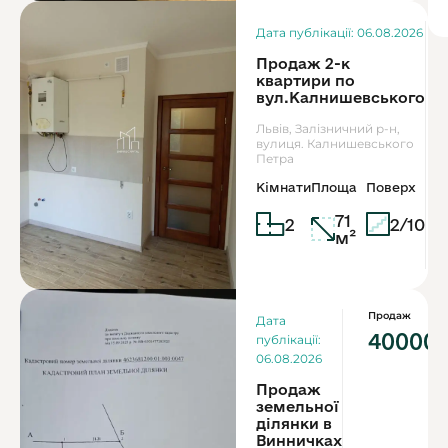
Дата публікації: 06.08.2026
Продаж 2-к
квартири по
вул.Калнишевського
Львів, Залізничний р-н,
вулиця. Калнишевського
Петра
Кімнати
Площа
Поверх
71
2
2/10
м²
Продаж
Дата
40000
публікації:
06.08.2026
Продаж
земельної
ділянки в
Винничках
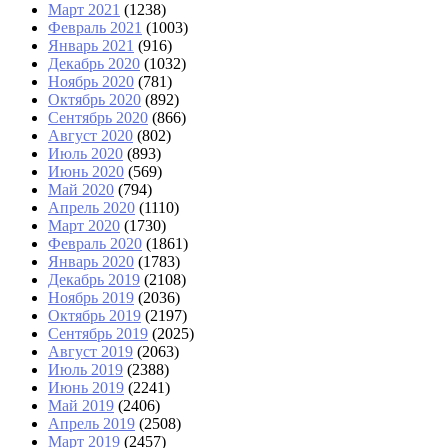
Март 2021
(1238)
Февраль 2021
(1003)
Январь 2021
(916)
Декабрь 2020
(1032)
Ноябрь 2020
(781)
Октябрь 2020
(892)
Сентябрь 2020
(866)
Август 2020
(802)
Июль 2020
(893)
Июнь 2020
(569)
Май 2020
(794)
Апрель 2020
(1110)
Март 2020
(1730)
Февраль 2020
(1861)
Январь 2020
(1783)
Декабрь 2019
(2108)
Ноябрь 2019
(2036)
Октябрь 2019
(2197)
Сентябрь 2019
(2025)
Август 2019
(2063)
Июль 2019
(2388)
Июнь 2019
(2241)
Май 2019
(2406)
Апрель 2019
(2508)
Март 2019
(2457)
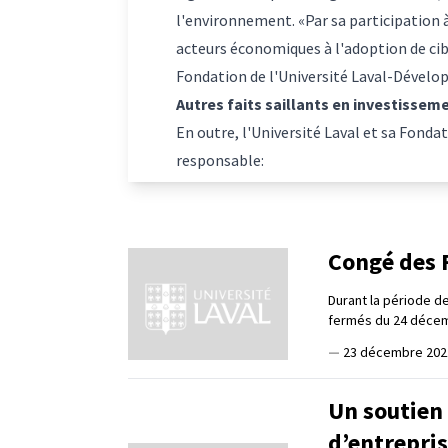
l'environnement. «Par sa participation 
acteurs économiques à l'adoption de cib
Fondation de l'Université Laval-Dévelop
Autres faits saillants en investisse
En outre, l'Université Laval et sa Fond
responsable:
Congé des F
Durant la période de
fermés du 24 décemb
—
23 décembre 202
Un soutien 
d’entrepris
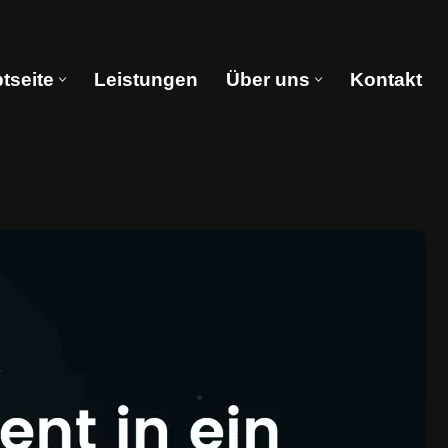
tseite
Leistungen
Über uns
Kontakt
Hauptseite
Leistungen
Über uns
Kontakt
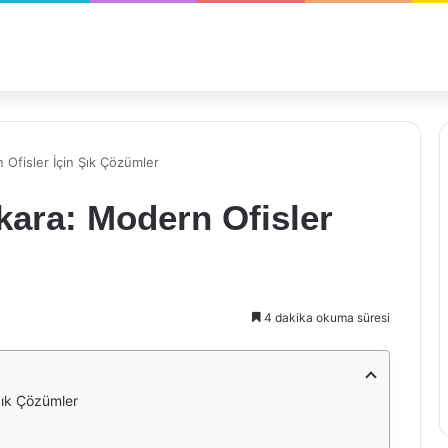
Ofisler İçin Şık Çözümler
ara: Modern Ofisler
4 dakika okuma süresi
Şık Çözümler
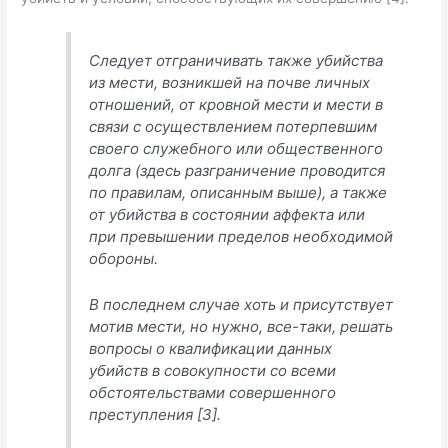
Следует отграничивать также убийства
из мести, возникшей на почве личных
отношений, от кровной мести и мести в
связи с осуществлением потерпевшим
своего служебного или общественного
долга (здесь разграничение проводится
по правилам, описанным выше), а также
от убийства в состоянии аффекта или
при превышении пределов необходимой
обороны.
В последнем случае хоть и присутствует
мотив мести, но нужно, все-таки, решать
вопросы о квалификации данных
убийств в совокупности со всеми
обстоятельствами совершенного
преступления [3].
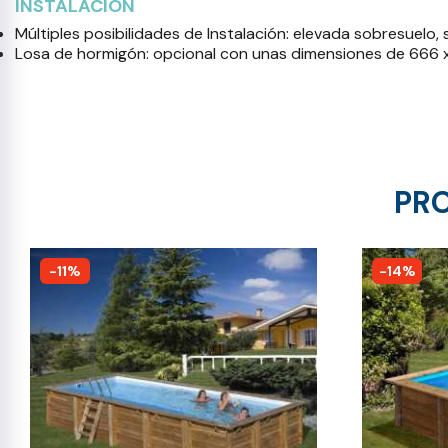
INSTALACIÓN
Múltiples posibilidades de Instalación: elevada sobresuelo
Losa de hormigón: opcional con unas dimensiones de 666 
PRO
-11%
-14%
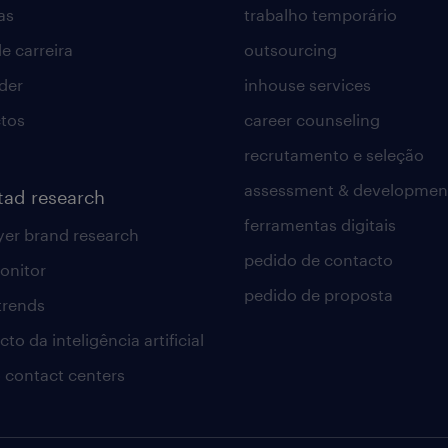
as
trabalho temporário
e carreira
outsourcing
lder
inhouse services
tos
career counseling
recrutamento e seleção
assessment & developmen
tad research
ferramentas digitais
er brand research
pedido de contacto
onitor
pedido de proposta
 trends
to da inteligência artificial
 contact centers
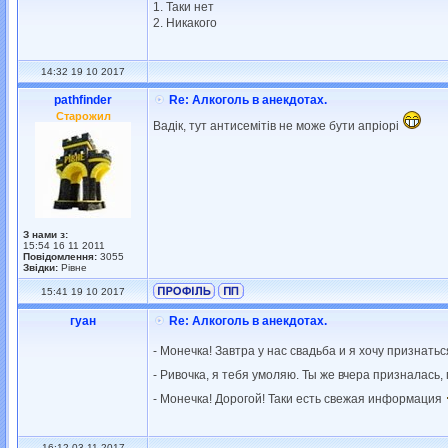
1. Таки нет
2. Никакого
14:32 19 10 2017
pathfinder
Re: Алкоголь в анекдотах.
Старожил
Вадік, тут антисемітів не може бути апріорі
З нами з:
15:54 16 11 2011
Повідомлення:
3055
Звідки:
Рівне
15:41 19 10 2017
гуан
Re: Алкоголь в анекдотах.
- Монечка! Завтра у нас свадьба и я хочу признать
- Ривочка, я тебя умоляю. Ты же вчера призналась,
- Монечка! Дорогой! Таки есть свежая информация
16:12 03 11 2017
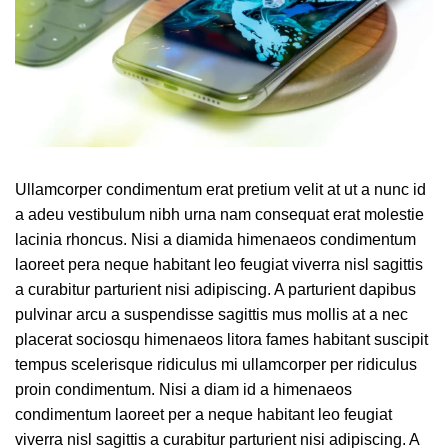
Ullamcorper condimentum erat pretium velit at ut a nunc id
a adeu vestibulum nibh urna nam consequat erat molestie
lacinia rhoncus. Nisi a diamida himenaeos condimentum
laoreet pera neque habitant leo feugiat viverra nisl sagittis
a curabitur parturient nisi adipiscing. A parturient dapibus
pulvinar arcu a suspendisse sagittis mus mollis at a nec
placerat sociosqu himenaeos litora fames habitant suscipit
tempus scelerisque ridiculus mi ullamcorper per ridiculus
proin condimentum. Nisi a diam id a himenaeos
condimentum laoreet per a neque habitant leo feugiat
viverra nisl sagittis a curabitur parturient nisi adipiscing. A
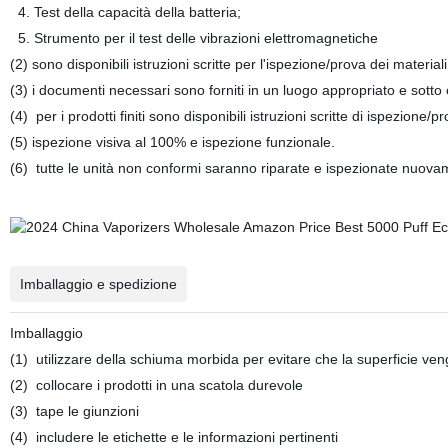
4. Test della capacità della batteria;
5. Strumento per il test delle vibrazioni elettromagnetiche
(2) sono disponibili istruzioni scritte per l'ispezione/prova dei materiali.
(3) i documenti necessari sono forniti in un luogo appropriato e sotto 
(4)
per i prodotti finiti sono disponibili istruzioni scritte di ispezion
(5) ispezione visiva al 100% e ispezione funzionale.
(6)
tutte le unità non conformi saranno riparate e ispezionate nuova
Imballaggio e spedizione
Imballaggio
(1)
utilizzare della schiuma morbida per evitare che la superficie ven
(2)
collocare i prodotti in una scatola durevole
(3)
tape le giunzioni
(4)
includere le etichette e le informazioni pertinenti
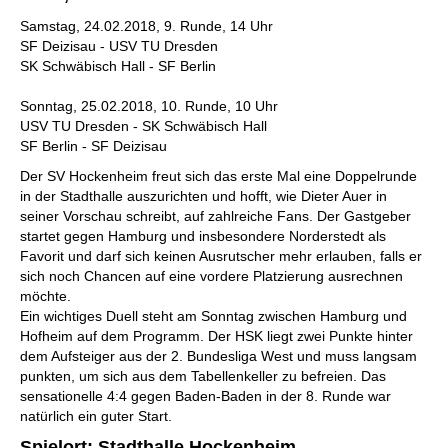
Samstag, 24.02.2018, 9. Runde, 14 Uhr
SF Deizisau - USV TU Dresden
SK Schwäbisch Hall - SF Berlin
Sonntag, 25.02.2018, 10. Runde, 10 Uhr
USV TU Dresden - SK Schwäbisch Hall
SF Berlin - SF Deizisau
Der SV Hockenheim freut sich das erste Mal eine Doppelrunde
in der Stadthalle auszurichten und hofft, wie Dieter Auer in
seiner Vorschau schreibt, auf zahlreiche Fans. Der Gastgeber
startet gegen Hamburg und insbesondere Norderstedt als
Favorit und darf sich keinen Ausrutscher mehr erlauben, falls er
sich noch Chancen auf eine vordere Platzierung ausrechnen
möchte.
Ein wichtiges Duell steht am Sonntag zwischen Hamburg und
Hofheim auf dem Programm. Der HSK liegt zwei Punkte hinter
dem Aufsteiger aus der 2. Bundesliga West und muss langsam
punkten, um sich aus dem Tabellenkeller zu befreien. Das
sensationelle 4:4 gegen Baden-Baden in der 8. Runde war
natürlich ein guter Start.
Spielort: Stadthalle Hockenheim,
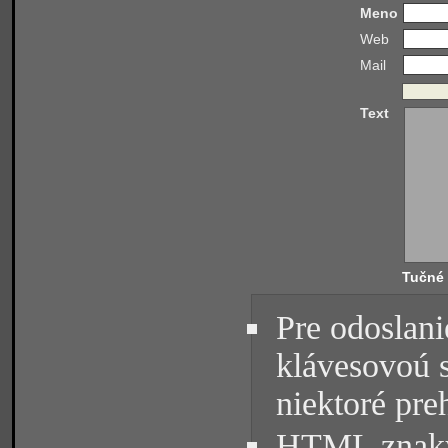
Meno
Web
Mail
Text
Tučné
Pre odoslani
klávesovoú 
niektoré pre
HTML znaky 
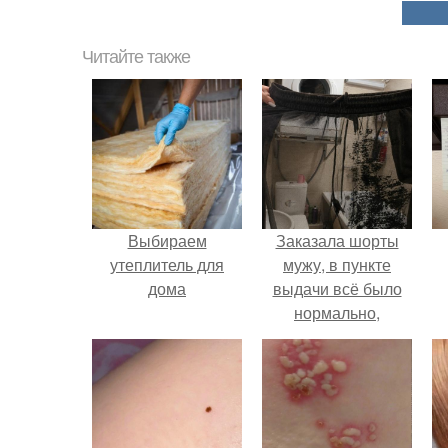
Читайте также
Выбираем
Заказала шорты
утеплитель для
мужу, в пункте
дома
выдачи всё было
нормально,
примерил все
хорошо, ничего не
предвещало беды.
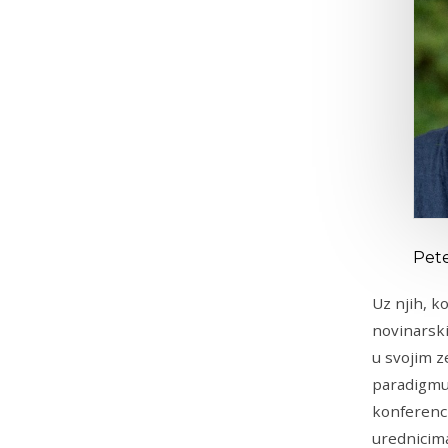
Pete
Uz njih, k
novinarski
u svojim z
paradigmu.
konferenci
urednicima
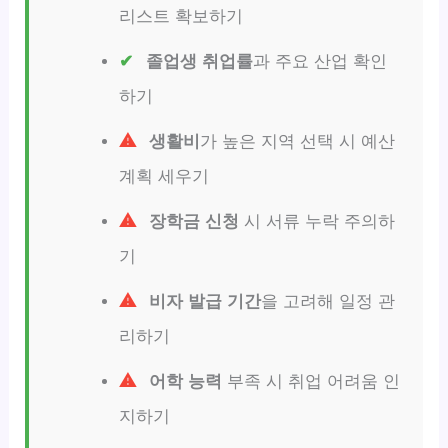
리스트 확보하기
졸업생 취업률
과 주요 산업 확인
하기
생활비
가 높은 지역 선택 시 예산
계획 세우기
장학금 신청
시 서류 누락 주의하
기
비자 발급 기간
을 고려해 일정 관
리하기
어학 능력
부족 시 취업 어려움 인
지하기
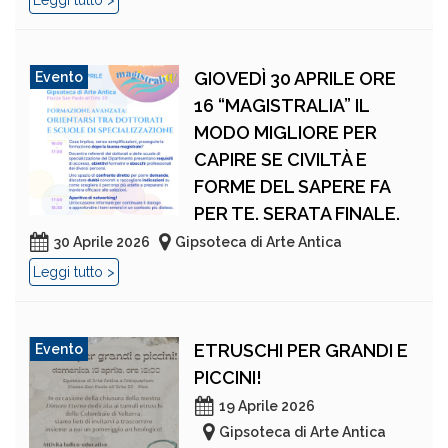
Leggi tutto >
GIOVEDÌ 30 APRILE ORE
Evento
16 “MAGISTRALIA” IL
MODO MIGLIORE PER
CAPIRE SE CIVILTÀ E
FORME DEL SAPERE FA
PER TE. SERATA FINALE.
30 Aprile 2026
Gipsoteca di Arte Antica
Leggi tutto >
ETRUSCHI PER GRANDI E
Evento
PICCINI!
19 Aprile 2026
Gipsoteca di Arte Antica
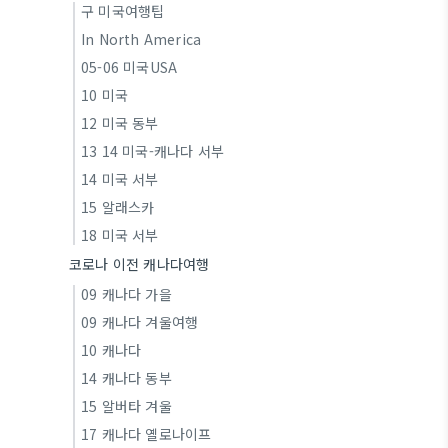
구 미국여행팁
In North America
05-06 미국USA
10 미국
12 미국 동부
13 14 미국-캐나다 서부
14 미국 서부
15 알래스카
18 미국 서부
코로나 이전 캐나다여행
09 캐나다 가을
09 캐나다 겨울여행
10 캐나다
14 캐나다 동부
15 알버타 겨울
17 캐나다 옐로나이프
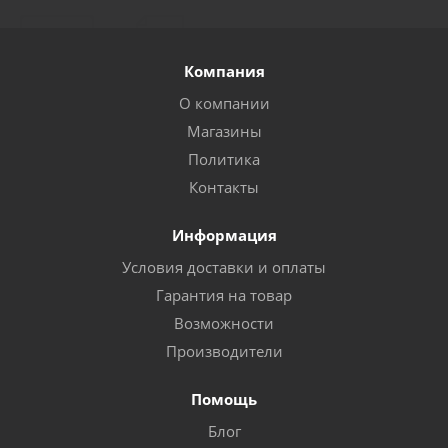
Компания
О компании
Магазины
Политика
Контакты
Информация
Условия доставки и оплаты
Гарантия на товар
Возможности
Производители
Помощь
Блог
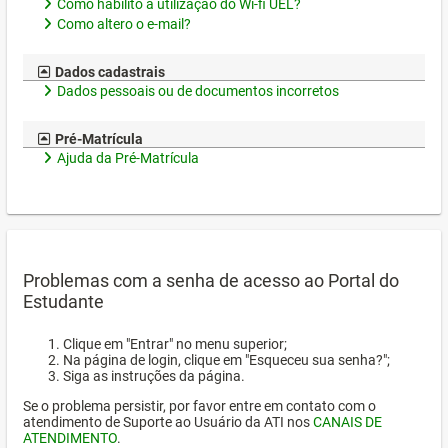
Como habilito a utilização do Wi-fi UEL?
Como altero o e-mail?
Dados cadastrais
Dados pessoais ou de documentos incorretos
Pré-Matrícula
Ajuda da Pré-Matrícula
Problemas com a senha de acesso ao Portal do
Estudante
Clique em "Entrar" no menu superior;
Na página de login, clique em "Esqueceu sua senha?";
Siga as instruções da página.
Se o problema persistir, por favor entre em contato com o
atendimento de Suporte ao Usuário da ATI nos
CANAIS DE
ATENDIMENTO
.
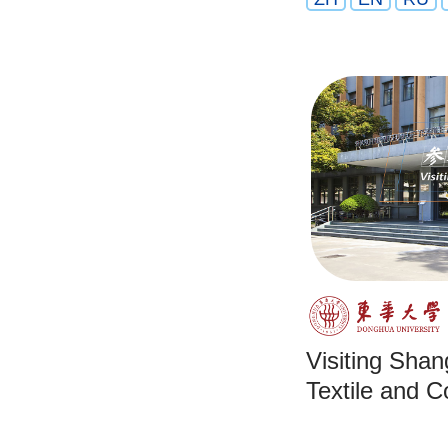
Visiting Sha
Textile and 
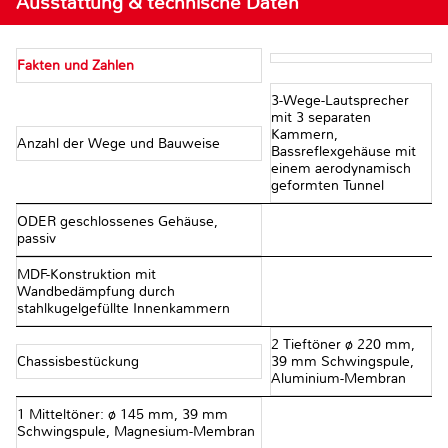
Ausstattung & technische Daten
Fakten und Zahlen
3-Wege-Lautsprecher
mit 3 separaten
Kammern,
Anzahl der Wege und Bauweise
Bassreflexgehäuse mit
einem aerodynamisch
geformten Tunnel
ODER geschlossenes Gehäuse,
passiv
MDF-Konstruktion mit
Wandbedämpfung durch
stahlkugelgefüllte Innenkammern
2 Tieftöner ø 220 mm,
Chassisbestückung
39 mm Schwingspule,
Aluminium-Membran
1 Mitteltöner: ø 145 mm, 39 mm
Schwingspule, Magnesium-Membran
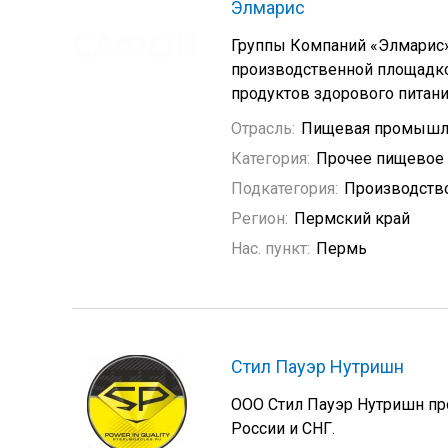
Элмарис
Группы Компаний «Элмарис»
производственной площадко
продуктов здорового питани
Отрасль:
Пищевая промышл
Категория:
Прочее пищевое
Подкатегория:
Производство
Регион:
Пермский край
Нас. пункт:
Пермь
Стил Пауэр Нутришн
ООО Стил Пауэр Нутришн пр
России и СНГ.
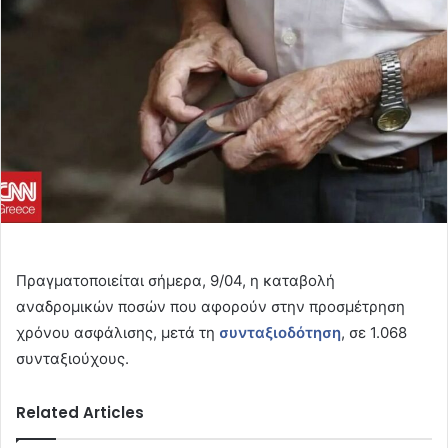
Πραγματοποιείται σήμερα, 9/04, η καταβολή
αναδρομικών ποσών που αφορούν στην προσμέτρηση
χρόνου ασφάλισης, μετά τη
συνταξιοδότηση
, σε 1.068
συνταξιούχους.
Related Articles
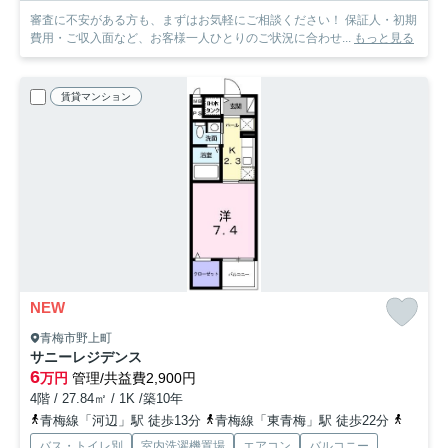
審査に不安がある方も、まずはお気軽にご相談ください！ 保証人・初期
費用・ご収入面など、お客様一人ひとりのご状況に合わせ...
もっと見る
賃貸マンション
NEW
青梅市野上町
サニーレジデンス
6
万円
管理/共益費2,900円
4階 / 27.84㎡ / 1K /築10年
青梅線「河辺」駅 徒歩13分
青梅線「東青梅」駅 徒歩22分
青梅線
バス・トイレ別
室内洗濯機置場
エアコン
バルコニー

■ Aim of the exercise
Check each line of the listing above for the string "Стил", then please give the number of lines where it appears and nothing else.

■ Solved exercise
2